Как это бывает после чтения, разговор не клеился. Борис Леонидович спросил Ахматову, умеет ли она читать полностью по латыни название своего сборника «Anno Domini МСМХХI». Она ответила, что когда-то могла это сделать, а сейчас не уверена. Борис Леонидович стал вспоминать многосложные латинские числительные и довольно уверенно произнес полностью все заглавие, явно гордясь своими познаниями латиниста.

Разговор растекся в стороны. Анна Андреевна вернула нас к главной теме, сказав: «Мы только что прослушали замечательную вещь. Надо о ней говорить». Это было сказано тоном решительным и почти бесстрастным. Мне показалось, что в замечании этом было больше желания сделать приятное хозяину дома, чем искренне взволнованного отклика на услышанную прозу.

Наталия Александровна Роскина:

Ахматова не читала романа Пастернака «Доктор Живаго» очень долго, хотя, перед тем как выйти в свет за границей, он, что называется, ходил по рукам. Сам Пастернак охотнейшим образом давал его читать и перепечатывать. Никому тогда и в голову не приходило, что скоро это станет криминалом. Когда я пришла к Анне Андреевне делиться впечатлениями, она, к моему удивлению, сказала, что блуждающая рукопись «Доктора Живаго» до нее не дошла. Я приняла эти слова за чистую монету и спешно постаралась достать ей экземпляр. Когда я, довольная, что так споро исполнила ее желание, привезла ей папки с машинописью обоих томов романа, Анна Андреевна схватилась за голову: «Неужели вы поверили, что я не достала рукопись? Да Борис сам сколько раз мне предлагал, да и кроме него все вокруг предлагали, но я изо всех сил старалась, чтобы эта рукопись меня не настигла. Я не верю, что мне понравится». Я готова была забрать папки назад, но Анна Андреевна остановила меня: «Не увозите. Это судьба. Теперь я прочту». Однако предчувствие ее оказалось верным, роман ей не понравился - «восхитительными» она нашла только пейзажи, особенно восторгалась описанием куста.

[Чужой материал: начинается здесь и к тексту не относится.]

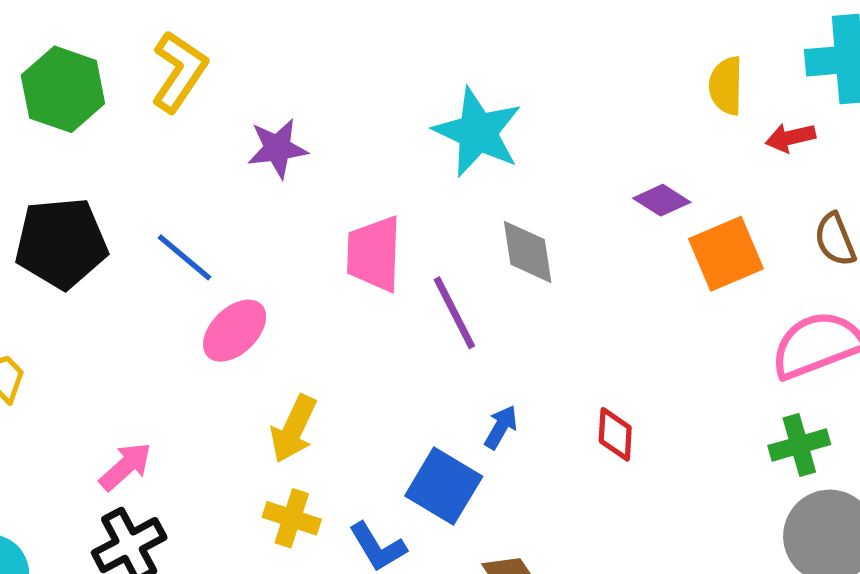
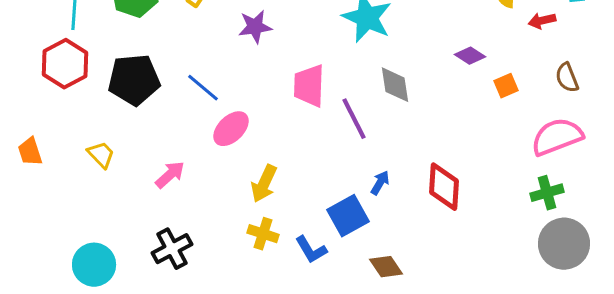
orange square: (726, 254) -> (506, 86), size x0.6
red diamond: (615, 434) -> (444, 187), size x1.6
pink arrow: (126, 466) -> (170, 175), moved
blue square: (444, 486) -> (348, 216), turned 30

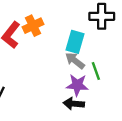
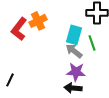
green line: (96, 71) -> (92, 43), moved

Разумеется, стихи из романа она знала и раньше и очень любила их.

Лидия Корнеевна Чуковская:

8 мая 1954. Я видела их обоих вместе - Ахматову и Пастернака. Вместе, в крошечной комнате Анны Андреевны. Их лица, обращенные друг к другу: ее, кажущееся неподвижным, и его - горячее, открытое и несчастное. Я слышала их перемежающиеся голоса…

В присутствии их обоих, как на какой-то новой планете, я заново оглядывала мир. Комната: столик, прикрытый потертым платком; чемоданчик на стуле; тахта-не тахта, подушка и серое одеяло на ней; ученическая лампа на столике; за окном - нераспустившиеся ветви деревьев. И они оба. И ясно ощущаемое течение времени, как будто сегодня оно поселилось здесь, в этой комнате. И я тут же - надо уйти и нельзя уйти.

Звучал, нетронутый распадом…

Голос прежний, нетронутый, а он - тронут, уже тронут… чем? болезнью? горем? Его новый вид и смысл пронзает мне сердце. Никакой могучей старости. Измученный старик, скорее даже старичок. Старая спина. Подвижность, которая еще недавно казалась юношеской, теперь кажется стариковской и притом неуместной. Челка тоже неуместна. И курточка. А измученные, исстрадавшиеся глаза - страшны. «Его скоро у нас не будет», - вот первая мысль, пришедшая мне на ум.

Войдя, он снял со стула чемодан, сел - и сразу мощным обиженным голосом заговорил о вечере венгерской поэзии, устроенном где-то за Марьиной рощей, нарочно устроенном так, чтобы никто из любящих не мог туда попасть; афиши были, но на них стояло «вход по билетам», а билеты нарочно разослали учащимся ВТУЗов, которым неинтересно. - Вечер из серии: «лучше смерть», - сказала Анна Андреевна…

Когда Пастернак ушел, Анна Андреевна по своему обыкновению прилегла на постель. Помолчав, она заговорила о славе.

Я сейчас много об этом думаю, и я пришла к твердой мысли, что это мерзость и ужас - всегда. Какая гадость была Ясная Поляна! Каждый и все, все и каждый считали Толстого своим и растаскивали по ниточке. Порядочный человек должен жить вне этого: вне поклонников, автографов, жен мироносиц - в собственной атмосфере.

О Борисе Леонидовиче сказала:

Жаль его! Большой человек - и так страдает от тщеславия.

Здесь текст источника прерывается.